Poi c’è la storia di Mattia, che s’intitola “Diritti al lavoro” e che è simile a quelle di tanti altri ragazzi che fanno parte della community del Diversity Day. Mattia ha 32 anni, è un giocatore di powerchair hockey, un giornalista che collabora con uno dei principali quotidiani italiani e un ragazzo affetto dalla distrofia muscolare di Duchenne, una patologia neuromuscolare caratterizzata da una degenerazione progressiva dei muscoli scheletrici, lisci e cardiaci. Ecco la sua testimonianza di quella che definisce un’esperienza “tragicomica” vissuta all’inizio del suo percorso di avvicinamento al lavoro: all’età di 27 anni, dopo la laurea in storia, si è recato presso un ufficio di collocamento per entrare a far parte delle categorie protette e successivamente è stato contattato da un’azienda di condizionatori alla ricerca di un tecnico. “Guardi, anche volendo, avendo una disabilità fisica molto grave, la vedo difficile poter riparare i condizionatori”, gli ha risposto.

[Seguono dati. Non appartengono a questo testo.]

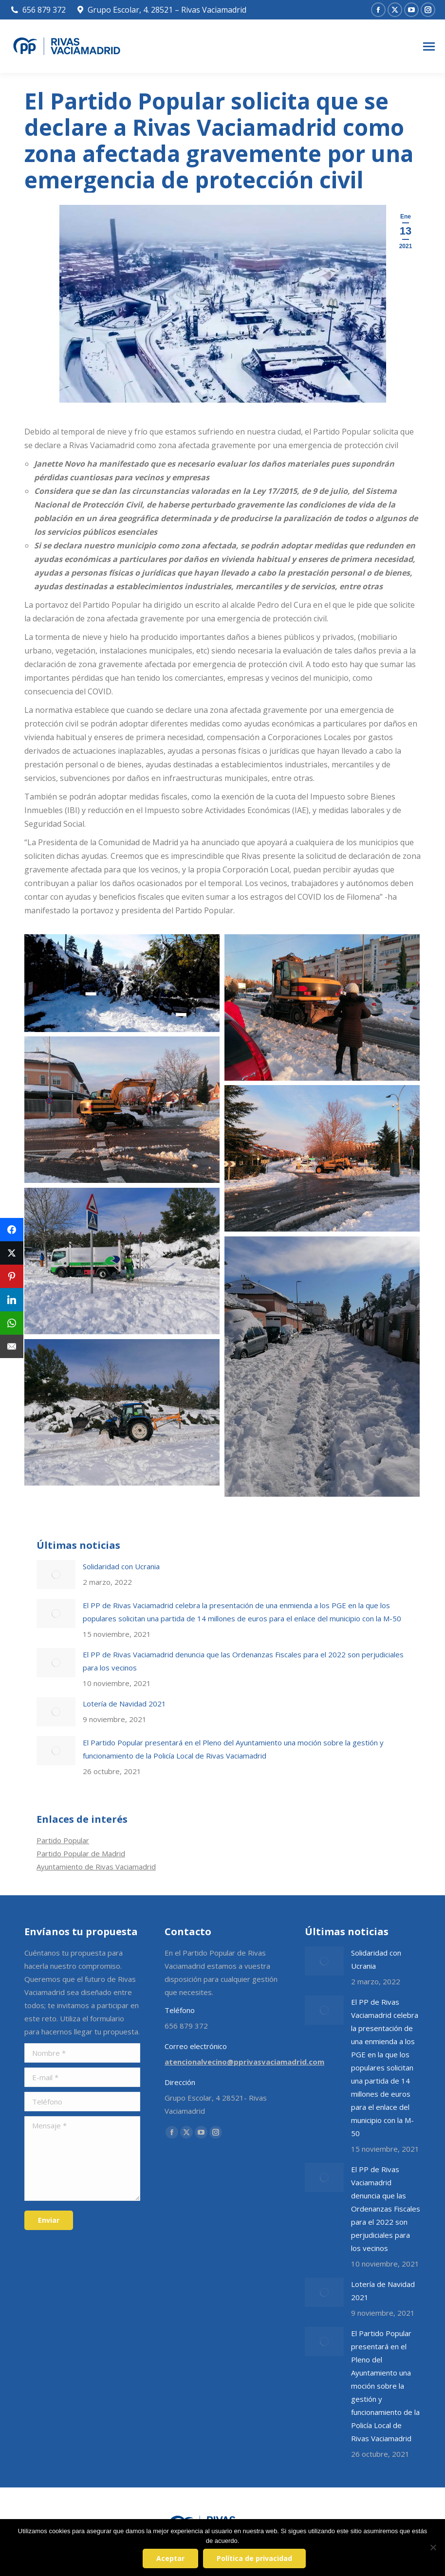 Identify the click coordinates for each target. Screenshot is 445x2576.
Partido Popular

Nonostante le difficoltà iniziali, però, Mattia è riuscito a trovare il lavoro dei suoi sogni. Nel 2018, infatti, è entrato a far parte della redazione di Repubblica Milano. La testata gli ha proposto di curare una rubrica che parlasse di disabilità, offrendogli un periodo di prova di due mesi e poi un’eventuale assidua collaborazione. Mattia racconta di aver molto apprezzato il trattamento che gli è stato riservato, uguale a quello riconosciuto a un lavoratore qualsiasi.

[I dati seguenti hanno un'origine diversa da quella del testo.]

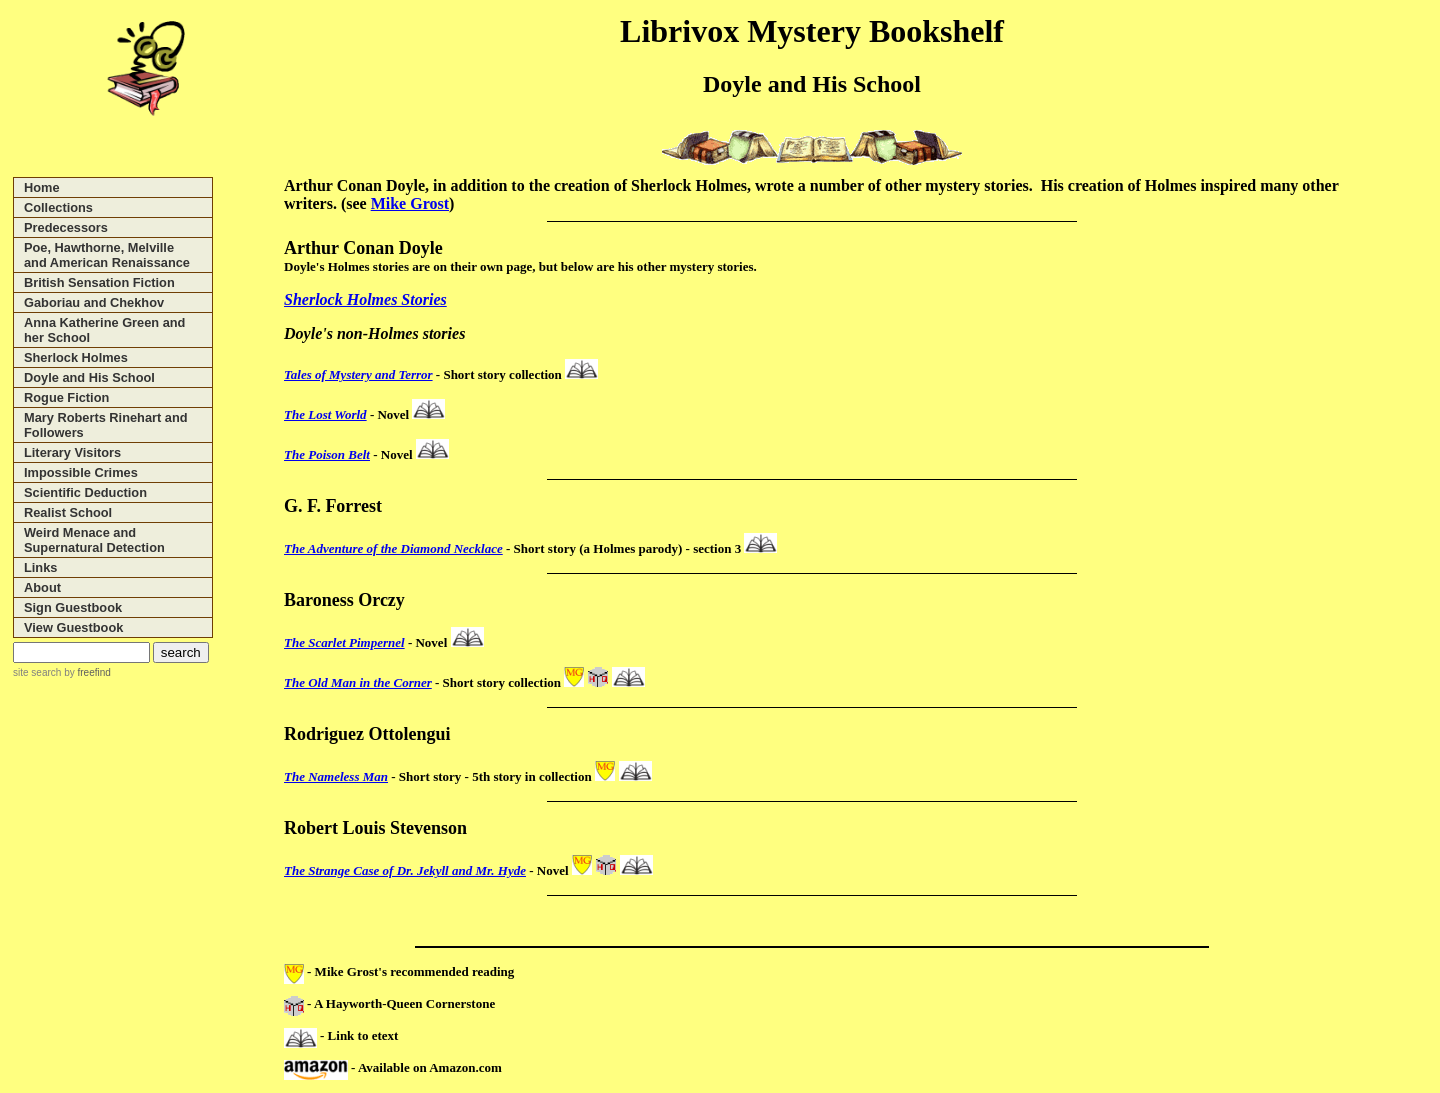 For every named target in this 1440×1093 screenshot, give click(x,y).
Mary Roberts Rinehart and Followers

“Le Istituzioni dovrebbero lavorare in questo senso: dare la possibilità alle persone di scegliere che cosa fare della loro vita, non dovendolo escludere a priori in quanto disabili. La disabilità non dovrebbe essere la prima discriminante quando veniamo scelti nel mondo del lavoro”, sottolinea Mattia. “Questa è una cosa che credo sarebbe molto importante da far capire, perché altrimenti continueremo a parlare di lavoro per i disabili senza fare niente, nel concreto, per garantire questo diritto.”